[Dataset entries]
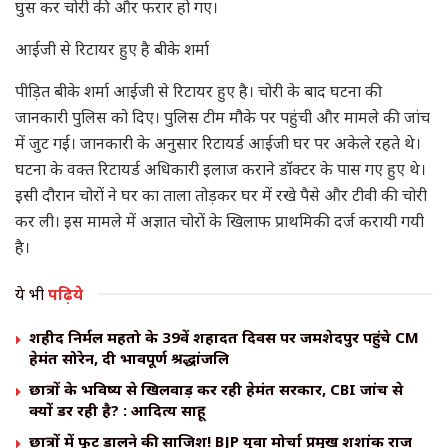
घुस कर चोरी की और फरार हो गए।
आईजी से रिटायर हुए है बीके शर्मा
पीड़ित बीके शर्मा आईजी से रिटायर हुए है। चोरी के बाद घटना की
जानकारी पुलिस को दिए। पुलिस टीम मौके पर पहुंची और मामले की जांच
में जुट गई। जानकारी के अनुसार रिटायर्ड आईजी घर पर अकेले रहते थे।
घटना के वक्त रिटायर्ड अधिकारी इलाज कराने डॉक्टर के पास गए हुए थे।
इसी दौरान चोरों ने घर का ताला तोड़कर घर में रखे पैसे और टीवी की चोरी
कर ली। इस मामले में अज्ञात चोरों के खिलाफ प्राथमिकी दर्ज करायी गयी
है।
ये भी
पढ़िये
शहीद निर्मल महतो के 39वें शहादत दिवस पर जमशेदपुर पहुंचे CM
हेमंत सोरेन, दी भावपूर्ण श्रद्धांजलि
छात्रों के भविष्य से खिलवाड़ कर रही हेमंत सरकार, CBI जांच से
क्यों डर रही है? : आदित्य साहू
छात्रों में फूट डालने की साजिश! BJP युवा मोर्चा प्रमुख शशांक राज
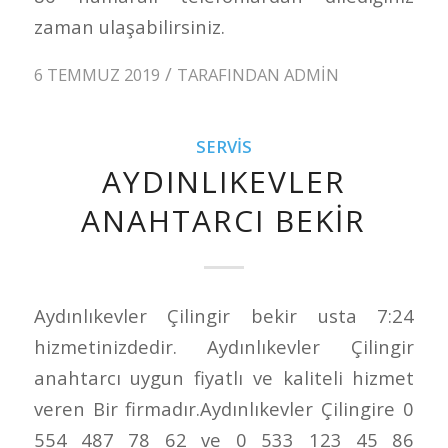
zaman ulaşabilirsiniz.
/
6 TEMMUZ 2019
TARAFINDAN
ADMIN
SERVIS
AYDINLIKEVLER
ANAHTARCI BEKIR
Aydınlıkevler Çilingir bekir usta 7:24
hizmetinizdedir. Aydınlıkevler Çilingir
anahtarcı uygun fiyatlı ve kaliteli hizmet
veren Bir firmadır.Aydınlıkevler Çilingire 0
554 487 78 62 ve 0 533 123 45 86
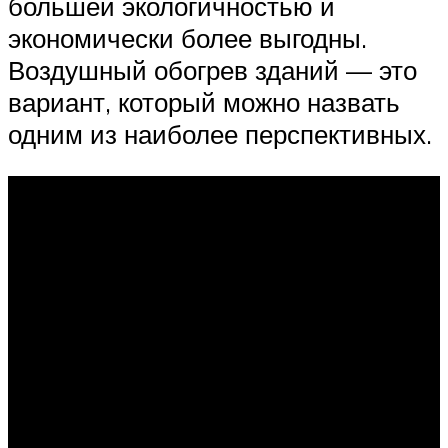
большей экологичностью и
экономически более выгодны.
Воздушный обогрев зданий — это
вариант, который можно назвать
одним из наиболее перспективных.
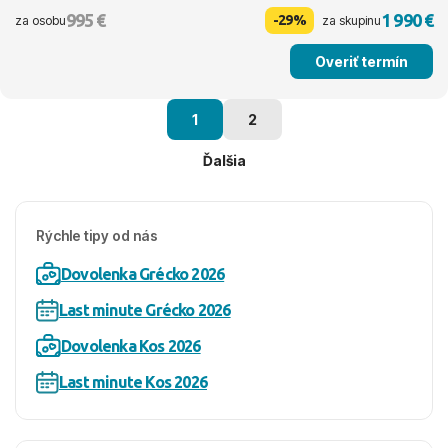
995 €
1 990 €
-29%
za osobu
za skupinu
Overiť termín
1
2
Ďalšia
Rýchle tipy od nás
Dovolenka Grécko 2026
Last minute Grécko 2026
Dovolenka Kos 2026
Last minute Kos 2026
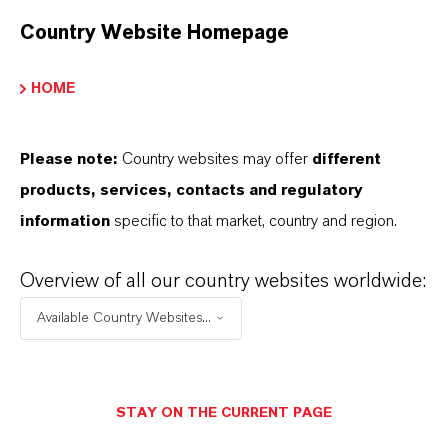
organischen Lösungsmitteln löslicher
Country Website Homepage
Farbstoff zur Einfärbung von Kunststoffen
mit einer hohen Hitzes...
HOME
Please note:
Country websites may offer
different
products, services, contacts and regulatory
information
specific to that market, country and region.
Overview of all our country websites worldwide:
Available Country Websites...
STAY ON THE CURRENT PAGE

=== Exercise description ===
Could the entries above be written out word for word, pictures excluded?

=== Answer ===
घुस कर चोरी की और फरार हो गए।
आईजी से रिटायर हुए है बीके शर्मा
पीड़ित बीके शर्मा आईजी से रिटायर हुए है। चोरी के बाद घटना की
जानकारी पुलिस को दिए। पुलिस टीम मौके पर पहुंची और मामले की जांच
में जुट गई। जानकारी के अनुसार रिटायर्ड आईजी घर पर अकेले रहते थे।
घटना के वक्त रिटायर्ड अधिकारी इलाज कराने डॉक्टर के पास गए हुए थे।
इसी दौरान चोरों ने घर का ताला तोड़कर घर में रखे पैसे और टीवी की चोरी
कर ली। इस मामले में अज्ञात चोरों के खिलाफ प्राथमिकी दर्ज करायी गयी
है।
ये भी
पढ़िये
शहीद निर्मल महतो के 39वें शहादत दिवस पर जमशेदपुर पहुंचे CM
हेमंत सोरेन, दी भावपूर्ण श्रद्धांजलि
छात्रों के भविष्य से खिलवाड़ कर रही हेमंत सरकार, CBI जांच से
क्यों डर रही है? : आदित्य साहू
छात्रों में फूट डालने की साजिश! BJP युवा मोर्चा प्रमुख शशांक राज
zaman ulaşabilirsiniz.
/
6 TEMMUZ 2019
TARAFINDAN
ADMIN
SERVIS
AYDINLIKEVLER
ANAHTARCI BEKIR
Aydınlıkevler Çilingir bekir usta 7:24
hizmetinizdedir. Aydınlıkevler Çilingir
anahtarcı uygun fiyatlı ve kaliteli hizmet
veren Bir firmadır.Aydınlıkevler Çilingire 0
554 487 78 62 ve 0 533 123 45 86
большей экологичностью и
экономически более выгодны.
Воздушный обогрев зданий — это
вариант, который можно назвать
одним из наиболее перспективных.
995 €
1 990 €
-29%
za osobu
za skupinu
Overiť termín
1
2
Ďalšia
Rýchle tipy od nás
Dovolenka Grécko 2026
Last minute Grécko 2026
Dovolenka Kos 2026
Last minute Kos 2026
organischen Lösungsmitteln löslicher
Country Website Homepage
Farbstoff zur Einfärbung von Kunststoffen
mit einer hohen Hitzes...
HOME
Please note:
Country websites may offer
different
products, services, contacts and regulatory
information
specific to that market, country and region.
Overview of all our country websites worldwide:
Available Country Websites...
STAY ON THE CURRENT PAGE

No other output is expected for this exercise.